Re: [PATCH] mm,oom: fix oom invocation issues

From: Tetsuo Handa
Date: Thu May 18 2017 - 10:57:50 EST


Michal Hocko wrote:
> On Thu 18-05-17 22:57:10, Tetsuo Handa wrote:
> > Michal Hocko wrote:
> > > It is racy and it basically doesn't have any allocation context so we
> > > might kill a task from a different domain. So can we do this instead?
> > > There is a slight risk that somebody might have returned VM_FAULT_OOM
> > > without doing an allocation but from my quick look nobody does that
> > > currently.
> >
> > I can't tell whether it is safe to remove out_of_memory() from
> > pagefault_out_of_memory(). There are VM_FAULT_OOM users in fs/
> > directory. What happens if pagefault_out_of_memory() was called as a
> > result of e.g. GFP_NOFS allocation failure?
>
> Then we would bypass GFP_NOFS oom protection and could trigger a
> premature OOM killer invocation.

Excuse me, but I couldn't understand your answer.

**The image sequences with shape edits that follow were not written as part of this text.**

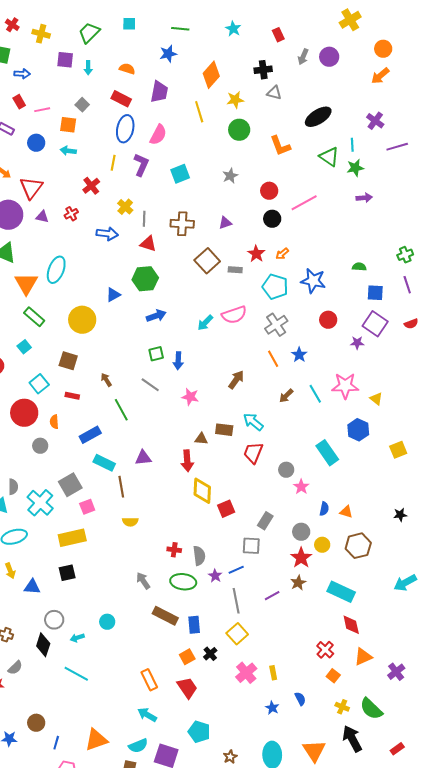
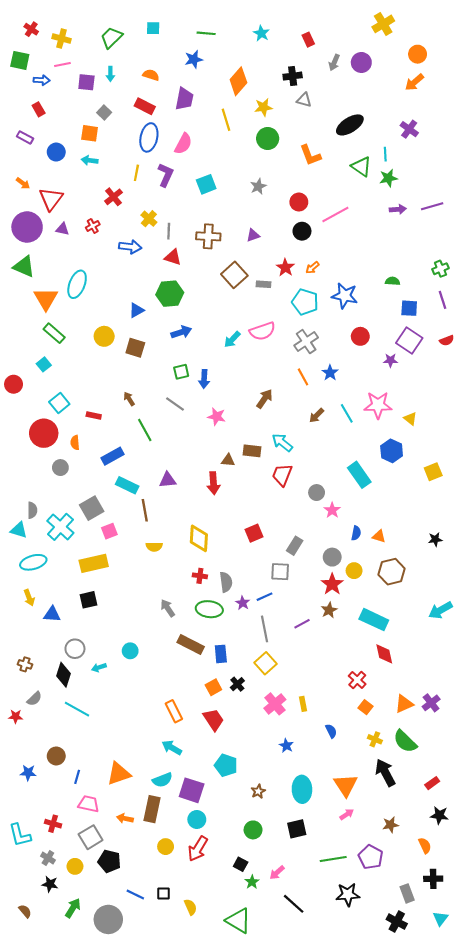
purple square: (65, 60) -> (86, 82), moved
pink line: (42, 110) -> (62, 65), moved
purple line: (397, 147) -> (432, 206), moved
yellow circle: (82, 320) -> (104, 336), size x0.7
brown square: (68, 361) -> (135, 348), moved
yellow diamond: (202, 491) -> (199, 538), moved
orange triangle: (363, 657) -> (404, 704), moved
cyan line: (76, 674) -> (77, 709), moved
blue star: (272, 708) -> (286, 746), moved

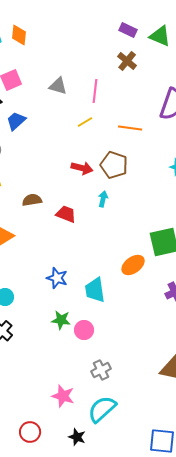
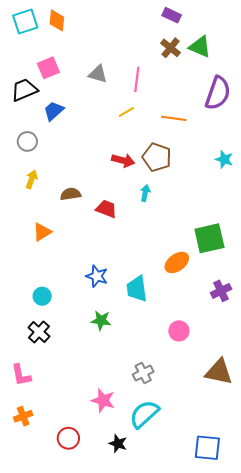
green triangle: (160, 36) -> (200, 47), moved
pink circle: (84, 330) -> (179, 331), moved

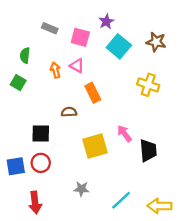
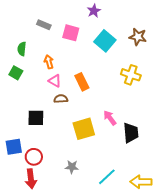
purple star: (106, 21) -> (94, 11), moved
pink triangle: (77, 66) -> (55, 81), moved
red circle: (41, 163) -> (34, 157), moved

We have __GFP_FS check in out_of_memory(). If we remove out_of_memory() from
pagefault_out_of_memory(), pagefault_out_of_memory() called as a result of
a !__GFP_FS allocation failure won't be able to call oom_kill_process().
Unless somebody else calls oom_kill_process() via a __GFP_FS allocation
request, a thread which triggered a page fault event will spin forever.

>
> > Is it guaranteed that all memory allocations that might occur from
> > page fault event (or any action that might return VM_FAULT_OOM)
> > are allowed to call oom_kill_process() from out_of_memory() before
> > reaching pagefault_out_of_memory() ?
>
> The same applies here.

So, my question is, can pagefault_out_of_memory() be called as a result of
an allocation request (or action) which cannot call oom_kill_process() ?
Please answer with "yes" or "no".

>
> > Anyway, I want
> >
> > /* Avoid allocations with no watermarks from looping endlessly */
> > - if (test_thread_flag(TIF_MEMDIE))
> > + if (alloc_flags == ALLOC_NO_WATERMARKS && test_thread_flag(TIF_MEMDIE))
> > goto nopage;
> >
> > so that we won't see similar backtraces and memory information from both
> > out_of_memory() and warn_alloc().
>
> I do not think this is an improvement and it is unrelated to the
> discussion here.

If we allow current thread to allocate memory when current thread was
chosen as an OOM victim by giving current thread a chance to do
ALLOC_NO_WATERMARKS allocation request, all memory allocation requests
that might occur from page fault event will likely succeed and thus
current thread will not call pagefault_out_of_memory(). This will
prevent current thread from selecting next OOM victim by calling
out_of_memory() from pagefault_out_of_memory().